3. The method according to claim 1, characterized in that, Based on depth probability distribution, visual features are uplifted to three-dimensional space and aggregated to generate three-dimensional voxel features, including: Obtain the camera's intrinsic parameter matrix and extrinsic pose matrix in real time; The visual features are multiplied by the depth probability distribution to generate three-dimensional point features at each discrete depth. By combining the camera's intrinsic and extrinsic pose matrices, 3D point features are projected onto a unified world coordinate system.
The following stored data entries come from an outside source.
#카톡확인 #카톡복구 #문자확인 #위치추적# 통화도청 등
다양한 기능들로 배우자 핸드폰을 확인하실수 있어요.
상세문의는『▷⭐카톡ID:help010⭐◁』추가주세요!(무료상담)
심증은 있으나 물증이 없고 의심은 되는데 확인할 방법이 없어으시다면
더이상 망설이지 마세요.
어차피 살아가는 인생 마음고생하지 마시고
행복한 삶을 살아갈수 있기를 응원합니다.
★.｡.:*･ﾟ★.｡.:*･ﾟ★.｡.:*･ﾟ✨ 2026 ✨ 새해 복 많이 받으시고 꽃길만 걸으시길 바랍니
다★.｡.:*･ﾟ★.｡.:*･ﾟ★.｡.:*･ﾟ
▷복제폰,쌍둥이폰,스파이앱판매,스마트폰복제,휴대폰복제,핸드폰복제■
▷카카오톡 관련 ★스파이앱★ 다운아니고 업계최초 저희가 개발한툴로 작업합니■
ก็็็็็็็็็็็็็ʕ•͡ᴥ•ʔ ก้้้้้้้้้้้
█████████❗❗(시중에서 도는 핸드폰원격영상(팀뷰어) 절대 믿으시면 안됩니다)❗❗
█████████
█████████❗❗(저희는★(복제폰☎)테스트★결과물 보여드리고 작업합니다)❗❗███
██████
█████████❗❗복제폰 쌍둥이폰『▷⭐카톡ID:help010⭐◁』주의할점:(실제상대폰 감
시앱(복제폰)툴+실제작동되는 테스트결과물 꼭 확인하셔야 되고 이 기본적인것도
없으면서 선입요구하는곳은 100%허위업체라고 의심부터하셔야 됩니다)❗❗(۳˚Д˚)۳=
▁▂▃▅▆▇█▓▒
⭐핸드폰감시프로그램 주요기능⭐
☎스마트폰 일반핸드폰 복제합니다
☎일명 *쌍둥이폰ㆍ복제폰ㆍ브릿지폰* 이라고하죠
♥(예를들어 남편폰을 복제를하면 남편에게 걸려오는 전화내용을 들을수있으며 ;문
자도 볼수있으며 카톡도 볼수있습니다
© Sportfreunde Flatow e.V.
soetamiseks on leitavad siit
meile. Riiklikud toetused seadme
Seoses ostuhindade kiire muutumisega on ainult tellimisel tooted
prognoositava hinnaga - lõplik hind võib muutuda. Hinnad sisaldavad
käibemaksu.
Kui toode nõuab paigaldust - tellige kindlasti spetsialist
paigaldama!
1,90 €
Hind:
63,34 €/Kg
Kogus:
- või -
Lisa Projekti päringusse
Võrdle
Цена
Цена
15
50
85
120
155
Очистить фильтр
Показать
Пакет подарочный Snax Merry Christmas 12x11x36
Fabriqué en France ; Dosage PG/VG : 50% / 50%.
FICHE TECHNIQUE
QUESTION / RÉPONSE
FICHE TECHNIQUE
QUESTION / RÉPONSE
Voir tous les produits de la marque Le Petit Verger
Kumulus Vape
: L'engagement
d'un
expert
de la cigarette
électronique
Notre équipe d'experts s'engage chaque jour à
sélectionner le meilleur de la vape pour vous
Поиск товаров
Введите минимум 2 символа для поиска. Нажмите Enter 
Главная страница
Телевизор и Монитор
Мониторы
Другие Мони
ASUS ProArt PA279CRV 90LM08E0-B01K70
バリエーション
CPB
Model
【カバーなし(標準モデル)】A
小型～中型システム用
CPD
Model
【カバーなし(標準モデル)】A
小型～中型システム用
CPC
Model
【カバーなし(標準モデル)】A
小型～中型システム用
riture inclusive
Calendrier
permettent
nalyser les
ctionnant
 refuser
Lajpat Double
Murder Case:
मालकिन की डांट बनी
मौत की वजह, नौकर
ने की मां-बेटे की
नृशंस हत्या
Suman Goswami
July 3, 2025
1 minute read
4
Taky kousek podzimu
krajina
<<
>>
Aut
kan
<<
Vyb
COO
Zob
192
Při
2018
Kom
Three-dimensional point features falling within the same spatial grid are aggregated to generate three-dimensional voxel features.
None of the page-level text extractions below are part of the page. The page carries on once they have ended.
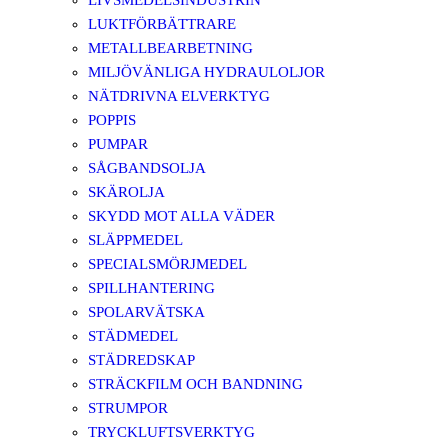
LIVSMEDELSINDUSTRIN
LUKTFÖRBÄTTRARE
METALLBEARBETNING
MILJÖVÄNLIGA HYDRAULOLJOR
NÄTDRIVNA ELVERKTYG
POPPIS
PUMPAR
SÅGBANDSOLJA
SKÄROLJA
SKYDD MOT ALLA VÄDER
SLÄPPMEDEL
SPECIALSMÖRJMEDEL
SPILLHANTERING
SPOLARVÄTSKA
STÄDMEDEL
STÄDREDSKAP
STRÄCKFILM OCH BANDNING
STRUMPOR
TRYCKLUFTSVERKTYG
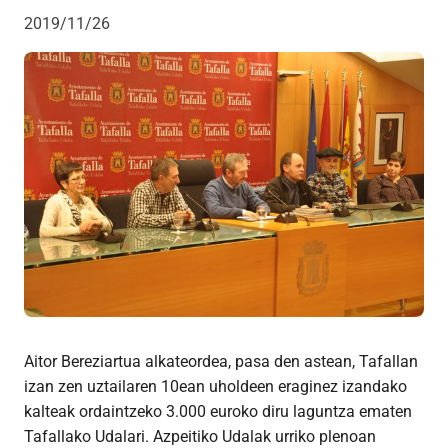
2019/11/26
Aitor Bereziartua alkateordea, pasa den astean, Tafallan
izan zen uztailaren 10ean uholdeen eraginez izandako
kalteak ordaintzeko 3.000 euroko diru laguntza ematen
Tafallako Udalari. Azpeitiko Udalak urriko plenoan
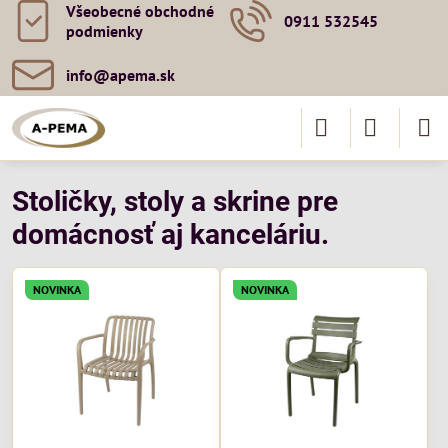
Všeobecné obchodné
0911 532545
podmienky
info​@apema​.sk
Stoličky, stoly a skrine pre
domácnosť aj kanceláriu.
NOVINKA
NOVINKA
4. The method according to claim 1, characterized in that, Based on visual features, predict the depth probability distribution of each pixel, including: A deep prediction network is invoked to map visual features and obtain the visual basic distribution; Text features are processed using a deep prior network to obtain a global linguistic conditional prior distribution; Based on the cross-modal bilinear interaction between visual and textual features, the pixel-level correlation gating value corresponding to each pixel is calculated. Based on pixel-level correlation gating values, the visual baseline distribution and the linguistic conditional prior distribution are fused to obtain the depth probability distribution.
5. The method according to claim 3, characterized in that, After aggregating the 3D point features falling within the same spatial grid to generate 3D voxel features, the process also includes: A three-dimensional convolutional neural network is used to model the local spatial relationships of three-dimensional voxel features and output refined three-dimensional voxel features.
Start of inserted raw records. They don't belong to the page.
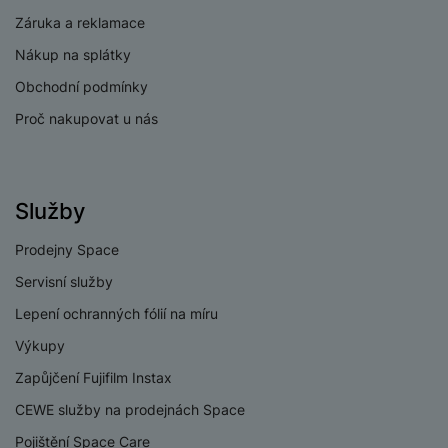
Záruka a reklamace
Nákup na splátky
Obchodní podmínky
Proč nakupovat u nás
Služby
Prodejny Space
Servisní služby
Lepení ochranných fólií na míru
Výkupy
Zapůjčení Fujifilm Instax
CEWE služby na prodejnách Space
Pojištění Space Care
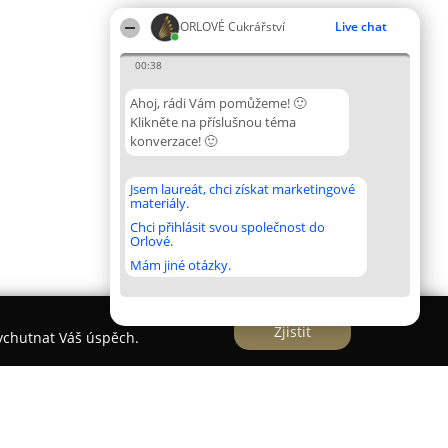
ORLOVÉ Cukrářství
Live chat
00:38
Ahoj, rádi Vám pomůžeme! 🙂
Klikněte na příslušnou téma
konverzace! 🙂
Jsem laureát, chci získat marketingové
materiály.
Chci přihlásit svou společnost do
Orlové.
Mám jiné otázky.
Zjistit
vychutnat Váš úspěch.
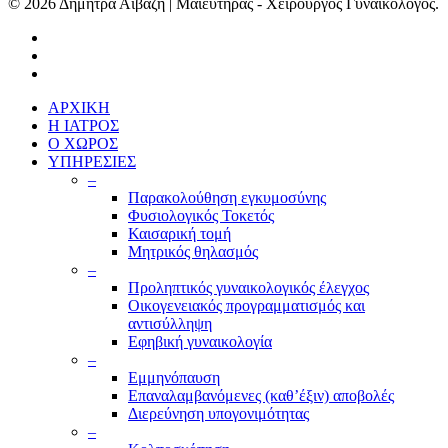
© 2026 Δήμητρα Αϊβάζη | Μαιευτήρας - Χειρουργός Γυναικολόγος.
ΑΡΧΙΚΗ
Η ΙΑΤΡΟΣ
Ο ΧΩΡΟΣ
ΥΠΗΡΕΣΙΕΣ
–
Παρακολούθηση εγκυμοσύνης
Φυσιολογικός Τοκετός
Καισαρική τομή
Μητρικός θηλασμός
–
Προληπτικός γυναικολογικός έλεγχος
Οικογενειακός προγραμματισμός και
αντισύλληψη
Εφηβική γυναικολογία
–
Εμμηνόπαυση
Επαναλαμβανόμενες (καθ’έξιν) αποβολές
Διερεύνηση υπογονιμότητας
–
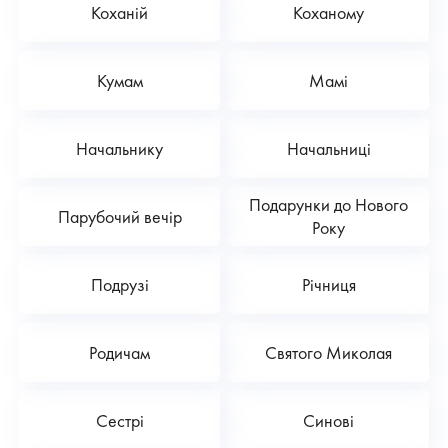
Коханій
Коханому
Кумам
Мамі
Начальнику
Начальниці
Подарунки до Нового
Парубочий вечір
Року
Подрузі
Річниця
Родичам
Святого Миколая
Сестрі
Синові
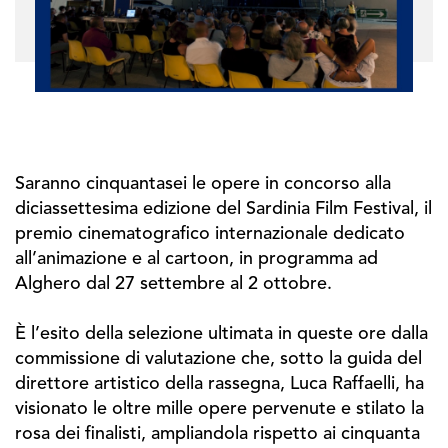
Saranno cinquantasei le opere in concorso alla
diciassettesima edizione del Sardinia Film Festival, il
premio cinematografico internazionale dedicato
all’animazione e al cartoon, in programma ad
Alghero dal 27 settembre al 2 ottobre.
È l’esito della selezione ultimata in queste ore dalla
commissione di valutazione che, sotto la guida del
direttore artistico della rassegna, Luca Raffaelli, ha
visionato le oltre mille opere pervenute e stilato la
rosa dei finalisti, ampliandola rispetto ai cinquanta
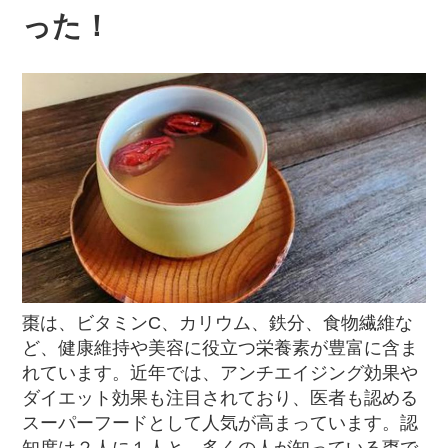
った！
棗は、ビタミンC、カリウム、鉄分、食物繊維な
ど、健康維持や美容に役立つ栄養素が豊富に含ま
れています。近年では、アンチエイジング効果や
ダイエット効果も注目されており、医者も認める
スーパーフードとして人気が高まっています。認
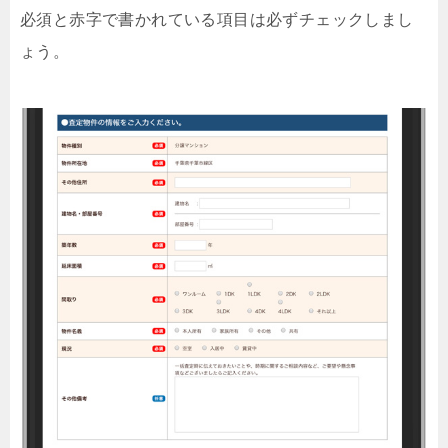
必須と赤字で書かれている項目は必ずチェックしまし
ょう。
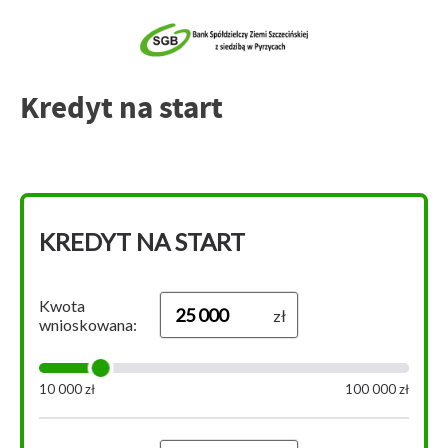
Kredyt na start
6. The method according to claim 1, characterized in that, The three-dimensional voxel features are processed to obtain the target voxel features, including: The full-state 3D voxel features are directly used as the target voxel features; Alternatively, the semantic correlation between 3D voxel features and text features can be calculated, and adaptive voxel sparsification can be performed accordingly to obtain the target voxel features in a sparse state.
7. The method according to claim 1, characterized in that, After performing the first-stage cross-modal attention computation to obtain the language-enhanced voxel representation, the process also includes: Using text features as queries and language-enhanced voxel representations as keys and values, a second-stage cross-modal attention computation is performed to evaluate the global matching confidence that the target object is contained in the current scene. When the global matching confidence score is lower than the matching confidence score threshold, an interactive feedback instruction is generated to prompt the user to adjust the viewing angle as the positioning result.
8. The method according to claim 1, characterized in that, Using location-aware 3D representations as queries and text features as keys and values, a first-stage cross-modal attention computation is performed to obtain language-enhanced voxel representations, including: Extracting corresponding attention output features based on cross-modal attention computation; The attention output features are summed with the position-aware 3D representation through residual connection, and the summed features are used as voxel representations for language enhancement.
9. A real-time three-dimensional vision positioning system based on multimodal fusion, characterized in that, include: At least one processor; Memory that is communicatively connected to at least one processor; The memory stores instructions that can be executed by a processor to implement the method described in any one of claims 1 to 8.